SEVEN RILA LAKES, Bulgaria: The sounds of women singing to the strains of violins fill the clear air of Bulgaria’s Rila mountains as 2,000 white-clad pilgrims move gracefully in a series of rhythmic meditation exercises.
Every August, followers of the Universal White Brotherhood converge from across the world on the Rila lakes, at an altitude of 2,100 metres (6,900 feet), to celebrate the beginning of their new year at the height of summer.
The highlight of the day is “paneurhythmy,” a dance-like ritual that pilgrims perform in large concentric circles, creating a striking image on the verdant mountain plain.
The esoteric society combining Christianity and Indian mysticism believes that positive cosmic energy is at its strongest here around August 19 and that paneurhythmy will help them channel it and spread it around the world.
“We come to Rila before the feast to cleanse ourselves from the mud of everyday big-city life with the energy of this place and with positive thinking,” Alexandrina Stoilova, 80, told Agence France-Presse, adjusting her wide-brimmed white hat before joining in the rituals.
The pilgrims, who address each other as “brother” and “sister,” camp near the Seven Rila Lakes, greeting the sunrise with prayers and meditation before hiking up to the nearby plateau to practise paneurhythmy. They also attend lectures to open their souls and fill them with positive energy.
The spiritual school, founded by Bulgarian theologian Peter Deunov in 1897, emphasises brotherly love, healthy habits, positive thinking and living in harmony with nature.
It does not keep track of its numbers but is believed to have tens of thousands of followers worldwide, possibly more.

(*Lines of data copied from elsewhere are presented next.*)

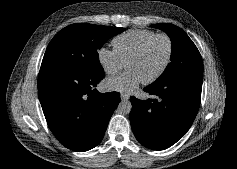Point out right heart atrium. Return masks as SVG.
I'll use <instances>...</instances> for the list:
<instances>
[{
  "instance_id": "1",
  "label": "right heart atrium",
  "mask_w": 237,
  "mask_h": 169,
  "mask_svg": "<svg viewBox=\"0 0 237 169\" xmlns=\"http://www.w3.org/2000/svg\"><path fill=\"white\" fill-rule=\"evenodd\" d=\"M97 59L107 74H115L124 67V62L114 49L100 47L97 51Z\"/></svg>"
}]
</instances>
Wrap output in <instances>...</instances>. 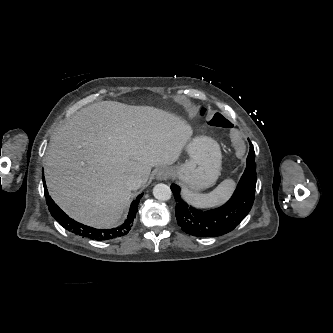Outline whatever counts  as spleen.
<instances>
[{
  "label": "spleen",
  "mask_w": 333,
  "mask_h": 333,
  "mask_svg": "<svg viewBox=\"0 0 333 333\" xmlns=\"http://www.w3.org/2000/svg\"><path fill=\"white\" fill-rule=\"evenodd\" d=\"M235 182L232 179L222 181L213 191L207 194L194 193L186 188L182 190L183 198L194 207L208 208L220 205L232 194Z\"/></svg>",
  "instance_id": "obj_1"
}]
</instances>
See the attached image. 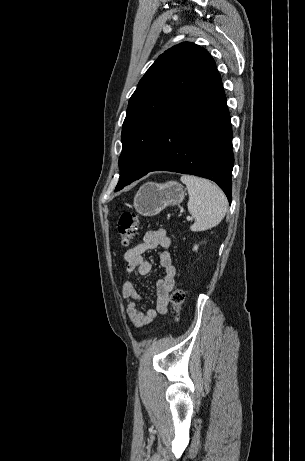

Deunov—also known as Master Beinsa Douno—began developing paneurhythmy and taking his followers camping to Rila in the 1930s, by which time they numbered around 40,000.
The Bulgarian government later recognised the positive health effects of his “cosmic rhythm” exercises, and paneurhythmy was experimentally taught in a Sofia school as a physical education option.
But World War II and the installation of communist rule in Bulgaria in 1944 drove the movement underground.
“Paneurhythmy was practised in secret and people still came to Rila even if it was officially banned,” said 68-year-old Hristo Madjarov, one of the movement’s lecturers and a long-time follower.
“Things got worse after 1957, when the authorities confiscated and burned our books and many brothers and sisters were sacked from their jobs.”
Authorities closely monitored meetings in Sofia, and the secret police often questioned members, Madjarov added.
Even now, the Universal White Brotherhood remains at odds with the Christian Orthodox Church, which has dismissed it as a sect.
After the fall of communism in 1989, however, the brotherhood was officially registered as a religious movement, and by 2007 Deunov had gained so much stature that he ranked second among the greatest Bulgarians in a 2007 state television poll.
His movement has also grown abroad: from France—where Deunov’s disciple Mihail Ivanov, better known as Omraam Mikhael Aivanhov, first spread his teachings—to Belgium and Switzerland, and as far as Canada, Mexico, Iceland and the Democratic Republic of Congo.